**What the task requires**
Only the lines below starting at the one that contains "Come posso trovare i miei allegati?" and ending at the one that contains "Perché la caratteristica X non è disponibile?" are to be reproduced, exactly and with both ends kept.

Transcribed page contents:

[Start of Attachment]

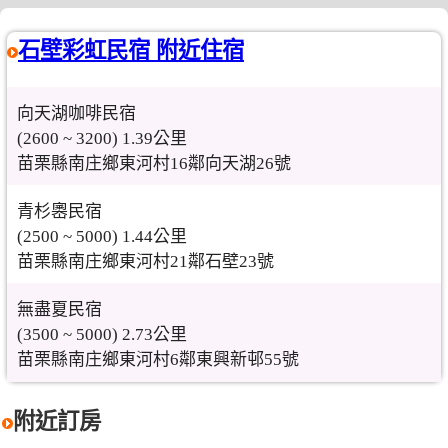
石壁彩虹民宿 附近住宿
向天湖咖啡民宿
(2600 ~ 3200) 1.39公里
苗栗縣南庄鄉東河村16鄰向天湖26號
青杉嶴民宿
(2500 ~ 5000) 1.44公里
苗栗縣南庄鄉東河村21鄰石壁23號
無盡夏民宿
(3500 ~ 5000) 2.73公里
苗栗縣南庄鄉東河村6鄰東興新邨55號
附近訂房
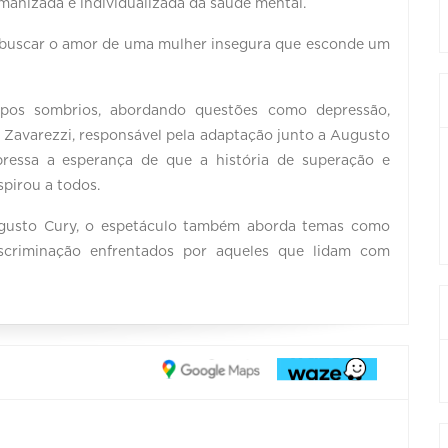
anizada e individualizada da saúde mental.
o buscar o amor de uma mulher insegura que esconde um
pos sombrios, abordando questões como depressão,
d Zavarezzi, responsável pela adaptação junto a Augusto
pressa a esperança de que a história de superação e
spirou a todos.
Augusto Cury, o espetáculo também aborda temas como
iscriminação enfrentados por aqueles que lidam com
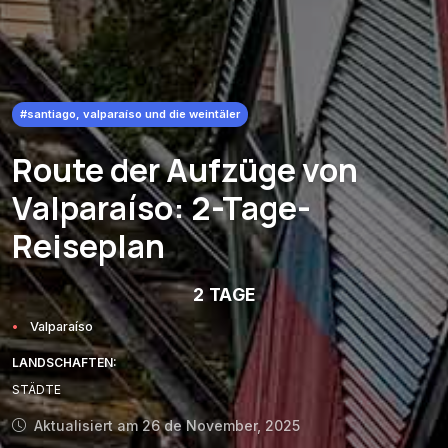
#santiago, valparaíso und die weintäler
Route der Aufzüge von
Valparaíso: 2-Tage-
Reiseplan
2 TAGE
Valparaíso
LANDSCHAFTEN:
STÄDTE
Aktualisiert am 26 de November, 2025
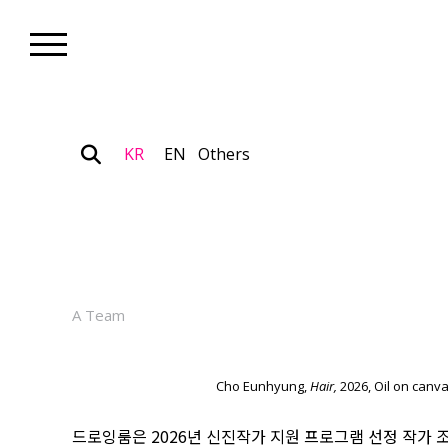
KR
EN
Others
Gallery_Exhibition
조은형 개인전 "Winds" 2026년
2026.05.19
A Team
Cho Eunhyung,
Hair,
2026, Oil on canva
드로잉룸은 2026년 신진작가 지원 프로그램 선정 작가 조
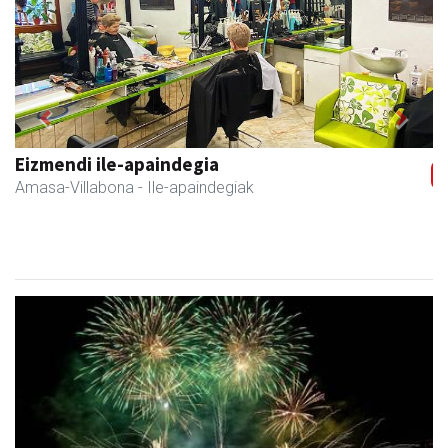
Previous
Next
Arindu fisioterapia eta osteopatia
Amasa-Villabona
- Fisioterapia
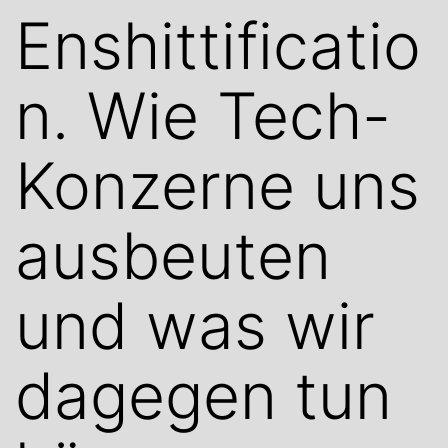
Enshittificatio
n. Wie Tech-
Konzerne uns
ausbeuten
und was wir
dagegen tun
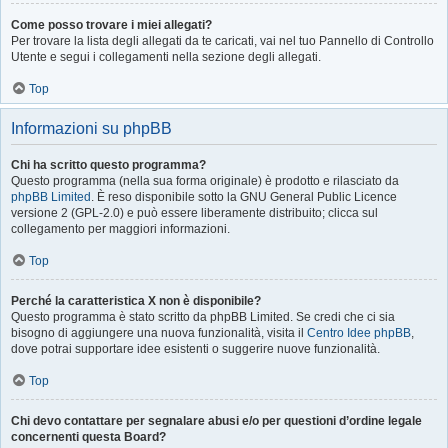
Come posso trovare i miei allegati?
Per trovare la lista degli allegati da te caricati, vai nel tuo Pannello di Controllo
Utente e segui i collegamenti nella sezione degli allegati.
Top
Informazioni su phpBB
Chi ha scritto questo programma?
Questo programma (nella sua forma originale) è prodotto e rilasciato da
phpBB Limited
. È reso disponibile sotto la GNU General Public Licence
versione 2 (GPL-2.0) e può essere liberamente distribuito; clicca sul
collegamento per maggiori informazioni.
Top
Perché la caratteristica X non è disponibile?
Questo programma è stato scritto da phpBB Limited. Se credi che ci sia
bisogno di aggiungere una nuova funzionalità, visita il
Centro Idee phpBB
,
dove potrai supportare idee esistenti o suggerire nuove funzionalità.
Top
Chi devo contattare per segnalare abusi e/o per questioni d’ordine legale
concernenti questa Board?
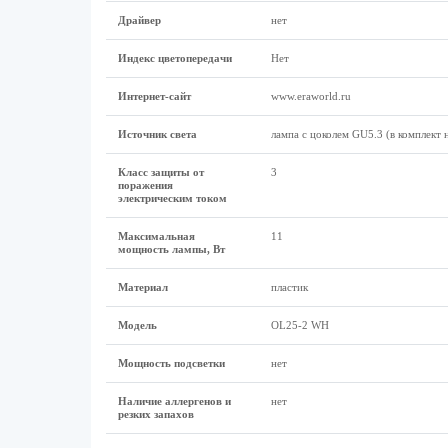
Драйвер
нет
Индекс цветопередачи
Нет
Интернет-сайт
www.eraworld.ru
Источник света
лампа с цоколем GU5.3 (в комплект 
Класс защиты от
3
поражения
электрическим током
Максимальная
11
мощность лампы, Вт
Материал
пластик
Модель
OL25-2 WH
Мощность подсветки
нет
Наличие аллергенов и
нет
резких запахов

[End of Attachment]

**The completed task**
Come posso trovare i miei allegati?
Per trovare la lista degli allegati da te caricati, vai nel tuo Pannello di Controllo
Utente e segui i collegamenti nella sezione degli allegati.
Top
Informazioni su phpBB
Chi ha scritto questo programma?
Questo programma (nella sua forma originale) è prodotto e rilasciato da
phpBB Limited
. È reso disponibile sotto la GNU General Public Licence
versione 2 (GPL-2.0) e può essere liberamente distribuito; clicca sul
collegamento per maggiori informazioni.
Top
Perché la caratteristica X non è disponibile?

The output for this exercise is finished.